After four years of asking
the Georgia Environmental Protection Division (EPD) for a decision on
Hercules’s Title V permit application, the EPD finally issued the draft
permit in June 2002. GEC diligently met the short statutory deadlines for
commenting on that permit, and the final permit was issued in November
2002. Again the Plaintiffs met the short time frame for action and filed a
Petition with EPA to object to the permit in January 2003.

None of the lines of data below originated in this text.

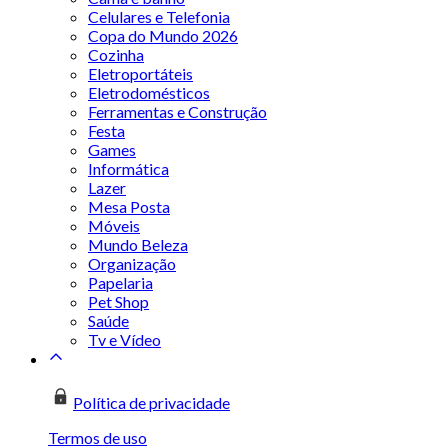
Celulares e Telefonia
Copa do Mundo 2026
Cozinha
Eletroportáteis
Eletrodomésticos
Ferramentas e Construção
Festa
Games
Informática
Lazer
Mesa Posta
Móveis
Mundo Beleza
Organização
Papelaria
Pet Shop
Saúde
Tv e Vídeo
Política de privacidade
Termos de uso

Although the Clean Air Act mandates that the U.S. EPA must issue a decision
on a Petition within 60 days, the EPA has—with no communication at
all—flagrantly disregarded their duties to citizens and has to this day
failed to respond to that Petition.
“While
the EPA and the federal government have spent vast resources over the years
getting citizens’ complaints dismissed on procedural grounds such as not
meeting statutory time limits,” said Scott Randolph, an attorney with the
Legal Environmental Assistance Foundation in Tallahassee, Florida, “the
agency and federal government now spend taxpayer money to disregard and
delay their mandatory duties.”
Nonetheless,
the Answer filed by the U.S. EPA in April maintains that the Clean Air Act
and the Georgia state program do not require the agencies to consider other
air pollution and cumulative impacts when permitting major sources of air
pollution. Indeed, the EPD says that Brunswick’s air pollution is no worse
than other parts of the state.
“Apparently, rather than
ensuring that any city has clean air, the state agency is satisfied with
knowing that everyone is breathing unhealthy air equally. How refreshing to
know that our agencies are guaranteeing a race to the bottom,” said Daniel
Parshley with the Glynn Environmental Coalition. “The law is on the side of
healthy air. Now, if we could only get the agencies responsible for
regulating those laws on the side of healthy air.”